**Saved entries**

※ ※ ※

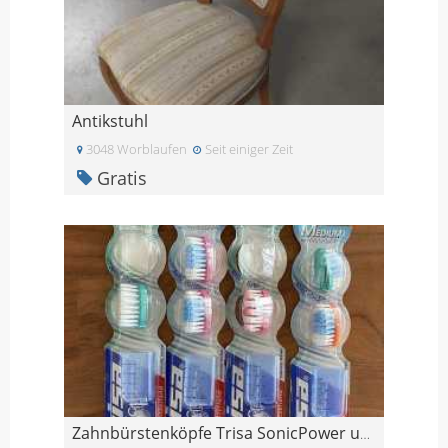
Antikstuhl
3048 Worblaufen
Seit einiger Zeit
Gratis
Zahnbürstenköpfe Trisa SonicPower ungebraucht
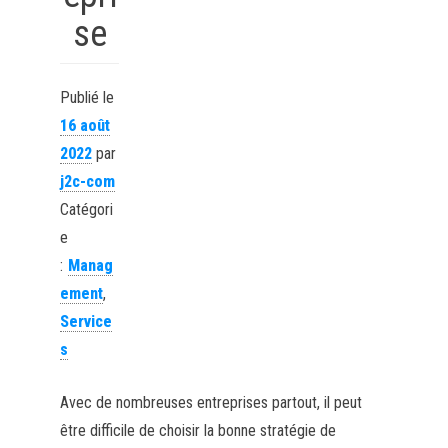
se
Publié le
16 août
2022
par
j2c-com
Catégori
e
:
Manag
ement
,
Service
s
Avec de nombreuses entreprises partout, il peut
être difficile de choisir la bonne stratégie de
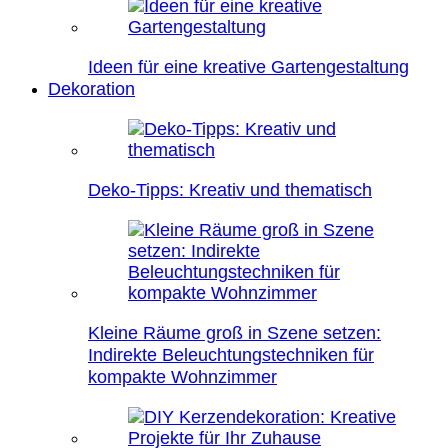
Ideen für eine kreative Gartengestaltung
Dekoration
Deko-Tipps: Kreativ und thematisch
Kleine Räume groß in Szene setzen:
Indirekte Beleuchtungstechniken für
kompakte Wohnzimmer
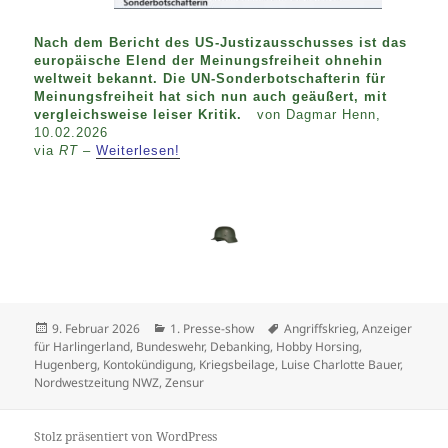
Nach dem Bericht des US-Justizausschusses ist das
europäische Elend der Meinungsfreiheit ohnehin
weltweit bekannt. Die UN-Sonderbotschafterin für
Meinungsfreiheit hat sich nun auch geäußert, mit
vergleichsweise leiser Kritik.
von Dagmar Henn,
10.02.2026
via
RT
–
Weiterlesen!
Veröffentlicht
Kategorien
Schlagwörter
9. Februar 2026
1. Presse-show
Angriffskrieg
,
Anzeiger
am
für Harlingerland
,
Bundeswehr
,
Debanking
,
Hobby Horsing
,
Hugenberg
,
Kontokündigung
,
Kriegsbeilage
,
Luise Charlotte Bauer
,
Nordwestzeitung NWZ
,
Zensur
Stolz präsentiert von WordPress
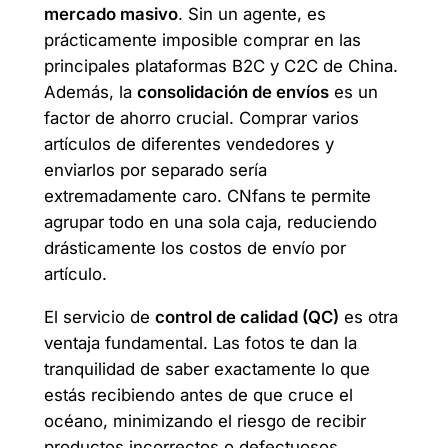
mercado masivo
. Sin un agente, es
prácticamente imposible comprar en las
principales plataformas B2C y C2C de China.
Además, la
consolidación de envíos
es un
factor de ahorro crucial. Comprar varios
artículos de diferentes vendedores y
enviarlos por separado sería
extremadamente caro. CNfans te permite
agrupar todo en una sola caja, reduciendo
drásticamente los costos de envío por
artículo.
El servicio de
control de calidad (QC)
es otra
ventaja fundamental. Las fotos te dan la
tranquilidad de saber exactamente lo que
estás recibiendo antes de que cruce el
océano, minimizando el riesgo de recibir
productos incorrectos o defectuosos.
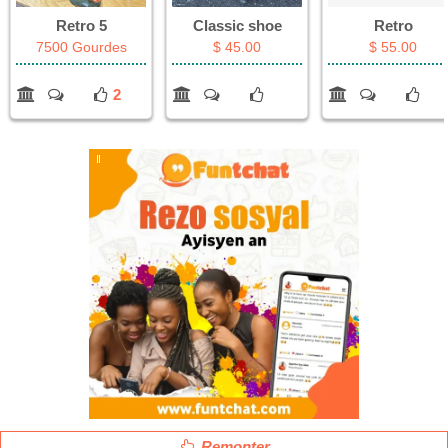
Retro 5
Classic shoe
Retro
7500 Gourdes
$ 45.00
$ 55.00
2
Remonter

※ ※ ※

**Description of the task**
Without including any picture, print every record exactly as written above.

**Completed task**
Antikstuhl
3048 Worblaufen
Seit einiger Zeit
Gratis
Zahnbürstenköpfe Trisa SonicPower ungebraucht
se
Publié le
16 août
2022
par
j2c-com
Catégori
e
:
Manag
ement
,
Service
s
Avec de nombreuses entreprises partout, il peut
être difficile de choisir la bonne stratégie de
Ideen für eine kreative Gartengestaltung
Dekoration
Deko-Tipps: Kreativ und thematisch
Kleine Räume groß in Szene setzen:
Indirekte Beleuchtungstechniken für
kompakte Wohnzimmer
Nach dem Bericht des US-Justizausschusses ist das
europäische Elend der Meinungsfreiheit ohnehin
weltweit bekannt. Die UN-Sonderbotschafterin für
Meinungsfreiheit hat sich nun auch geäußert, mit
vergleichsweise leiser Kritik.
von Dagmar Henn,
10.02.2026
via
RT
–
Weiterlesen!
Veröffentlicht
Kategorien
Schlagwörter
9. Februar 2026
1. Presse-show
Angriffskrieg
,
Anzeiger
am
für Harlingerland
,
Bundeswehr
,
Debanking
,
Hobby Horsing
,
Hugenberg
,
Kontokündigung
,
Kriegsbeilage
,
Luise Charlotte Bauer
,
Nordwestzeitung NWZ
,
Zensur
Stolz präsentiert von WordPress
mercado masivo
. Sin un agente, es
prácticamente imposible comprar en las
principales plataformas B2C y C2C de China.
Además, la
consolidación de envíos
es un
factor de ahorro crucial. Comprar varios
artículos de diferentes vendedores y
enviarlos por separado sería
extremadamente caro. CNfans te permite
agrupar todo en una sola caja, reduciendo
drásticamente los costos de envío por
artículo.
El servicio de
control de calidad (QC)
es otra
ventaja fundamental. Las fotos te dan la
tranquilidad de saber exactamente lo que
estás recibiendo antes de que cruce el
océano, minimizando el riesgo de recibir
productos incorrectos o defectuosos.
Retro 5
Classic shoe
Retro
7500 Gourdes
$ 45.00
$ 55.00
2
Remonter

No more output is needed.